A USC study shows the brain’s plumbing system serves double duty, flushing waste and channeling a hunger molecule that tells you when you should eat.
“People usually think of brain cells as communicating signals through the synapses between them,” said Emily Noble, a postdoctoral biological sciences researcher at the USC Dornsife College of Letters, Arts and Sciences. “We are showing that the brain has another complementary way to communicate by sending these signals into the cerebrospinal fluid.”
In cell-to-cell communication, the neurons are discretely passing notes to individual neurons or other cells. However, cerebrospinal fluid distributes a newsletter with many subscribers.
Scientists have long known that signals are sent from cell to cell or through release into blood vessels. The study, published today in the journal Cell Metabolism, shows that the brain regulates some processes by releasing and dispersing molecules, and in this case, a neuropeptide, through cerebrospinal fluid.
Hunger hormone: one fluid, many purposes
Cerebrospinal fluid has three chief assignments. First, its grueling eternal task is buoyancy, like the Greek Titan Atlas supporting the brain. Second, it acts as a cushion after a blow to the head. Third, it is the brain’s sewer system, clearing away metabolic waste.

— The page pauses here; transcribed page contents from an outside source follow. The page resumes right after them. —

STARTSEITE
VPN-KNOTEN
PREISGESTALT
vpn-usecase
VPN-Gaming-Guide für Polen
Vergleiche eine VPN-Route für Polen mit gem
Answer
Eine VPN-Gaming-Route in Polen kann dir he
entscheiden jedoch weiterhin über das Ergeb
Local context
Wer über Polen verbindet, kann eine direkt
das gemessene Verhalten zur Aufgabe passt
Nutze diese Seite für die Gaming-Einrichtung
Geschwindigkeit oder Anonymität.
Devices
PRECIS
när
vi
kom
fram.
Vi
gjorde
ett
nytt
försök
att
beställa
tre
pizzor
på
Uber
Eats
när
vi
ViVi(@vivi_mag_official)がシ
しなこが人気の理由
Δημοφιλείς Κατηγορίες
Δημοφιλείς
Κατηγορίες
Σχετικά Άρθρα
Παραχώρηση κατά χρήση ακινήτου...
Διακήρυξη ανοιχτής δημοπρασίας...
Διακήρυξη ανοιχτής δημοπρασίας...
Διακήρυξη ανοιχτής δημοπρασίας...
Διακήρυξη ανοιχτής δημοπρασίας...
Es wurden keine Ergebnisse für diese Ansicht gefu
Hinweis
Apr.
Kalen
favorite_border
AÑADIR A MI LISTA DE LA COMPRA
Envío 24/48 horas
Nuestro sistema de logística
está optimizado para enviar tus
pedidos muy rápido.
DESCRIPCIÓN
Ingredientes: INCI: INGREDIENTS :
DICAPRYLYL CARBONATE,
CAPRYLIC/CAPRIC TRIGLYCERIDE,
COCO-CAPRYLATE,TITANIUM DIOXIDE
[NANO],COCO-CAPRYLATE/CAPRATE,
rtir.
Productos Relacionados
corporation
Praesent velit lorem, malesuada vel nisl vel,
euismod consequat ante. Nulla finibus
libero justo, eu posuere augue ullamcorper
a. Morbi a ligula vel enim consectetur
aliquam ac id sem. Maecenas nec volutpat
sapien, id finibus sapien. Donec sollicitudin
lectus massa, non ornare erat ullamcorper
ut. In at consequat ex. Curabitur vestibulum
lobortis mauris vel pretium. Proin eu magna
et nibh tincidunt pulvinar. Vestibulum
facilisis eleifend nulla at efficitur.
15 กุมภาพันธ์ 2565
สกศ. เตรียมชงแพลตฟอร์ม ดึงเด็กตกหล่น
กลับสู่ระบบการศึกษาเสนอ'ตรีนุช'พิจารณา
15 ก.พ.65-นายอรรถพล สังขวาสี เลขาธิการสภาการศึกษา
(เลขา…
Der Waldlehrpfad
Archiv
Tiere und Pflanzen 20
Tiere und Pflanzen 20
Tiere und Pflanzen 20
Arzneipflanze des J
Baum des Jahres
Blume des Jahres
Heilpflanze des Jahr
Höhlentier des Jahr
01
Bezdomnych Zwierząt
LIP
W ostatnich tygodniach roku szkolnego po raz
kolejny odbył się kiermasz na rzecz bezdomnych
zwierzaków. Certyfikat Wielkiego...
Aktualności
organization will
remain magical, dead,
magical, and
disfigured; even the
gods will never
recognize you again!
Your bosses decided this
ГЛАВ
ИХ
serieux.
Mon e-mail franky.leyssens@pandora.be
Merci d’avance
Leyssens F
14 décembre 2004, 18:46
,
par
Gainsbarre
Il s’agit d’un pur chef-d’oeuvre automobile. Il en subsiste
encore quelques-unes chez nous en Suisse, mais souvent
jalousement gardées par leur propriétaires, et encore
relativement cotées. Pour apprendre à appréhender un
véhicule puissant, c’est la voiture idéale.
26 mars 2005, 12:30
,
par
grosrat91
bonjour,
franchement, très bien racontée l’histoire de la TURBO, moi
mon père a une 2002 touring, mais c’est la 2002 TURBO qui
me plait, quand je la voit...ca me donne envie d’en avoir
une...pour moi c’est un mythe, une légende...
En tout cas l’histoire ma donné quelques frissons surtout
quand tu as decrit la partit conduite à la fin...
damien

As neuroscience technologies have advanced, scientists have seen indications that what is sometimes dismissed as sewage actually has a role in the brain’s regulation of behaviors such as stress, energy balance and reproduction.

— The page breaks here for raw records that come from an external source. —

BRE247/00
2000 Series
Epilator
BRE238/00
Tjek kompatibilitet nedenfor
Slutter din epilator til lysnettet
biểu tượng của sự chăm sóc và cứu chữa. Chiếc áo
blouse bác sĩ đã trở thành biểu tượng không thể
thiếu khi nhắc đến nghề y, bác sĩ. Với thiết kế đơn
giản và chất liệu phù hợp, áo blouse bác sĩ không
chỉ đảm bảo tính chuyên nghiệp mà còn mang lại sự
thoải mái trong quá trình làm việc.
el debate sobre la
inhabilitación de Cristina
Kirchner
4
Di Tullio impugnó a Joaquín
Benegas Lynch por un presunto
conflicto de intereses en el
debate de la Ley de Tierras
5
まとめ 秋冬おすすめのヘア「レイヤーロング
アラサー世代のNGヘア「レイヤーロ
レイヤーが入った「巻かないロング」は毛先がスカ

“The cerebrospinal fluid had been historically thought more of as a metabolic wasteland,” said Scott Kanoski, the study’s corresponding author and a USC Dornsife assistant professor of biological sciences. “But what we are showing is that the fluid is an active mechanism for communication in the brain.”
For their study, the researchers focused on the molecule melanin-concentrating hormone (MCH). This neuropeptide is generated by neurons in the brain’s hunger center, the lateral hypothalamus, at the base of the brain just above the pituitary gland. MCH stimulates appetite. It also can reduce energy burn.
Through a series of experiments with rats, the researchers stimulated release of the hunger peptide and then tracked it in the cerebrospinal fluid.
“When we released MCH into the cerebrospinal fluid, the animals would start eating,” Kanoski said. “When we reduced the levels of the molecule, then we saw the opposite effect and the animals would eat less.”
Based on their findings, the researchers determined the peptide’s release is likely influenced by a circadian clock and a daily mealtime routine.
Drug developers are interested in creating pharmaceuticals that would target the MCH system to control appetite, and thereby address obesity and other weight-related health problems.
The researchers have some lingering questions about the hunger molecule that they hope will be answered with further investigation: Is MCH released from the brain in some special form that protects it from damage or other degradation? How exactly does it travel into the cerebrospinal fluid and where does it go from there?
Kanoski added that they wonder what other behaviors, besides feeding, the cerebrospinal fluid helps to regulate.
The study was supported by institutional grants to Kanoski (DK104897), co-author Suzanne M. Appleyard at Washington State University (DK083452), Ted M. Hsu at USC Dornsife (DK107333) and Noble (DK111158).
Other study co-authors were Martin Darvas at the University of Washington and Vaibhav R. Konanur at the University of Illinois, as well as Joel D. Hahn, Alyssa M. Cortella, Clarissa Liu, Monica Song, Andrea Suarez, Caroline C. Szujewski, Danielle Rider and Jamie E. Clarke, all at USC.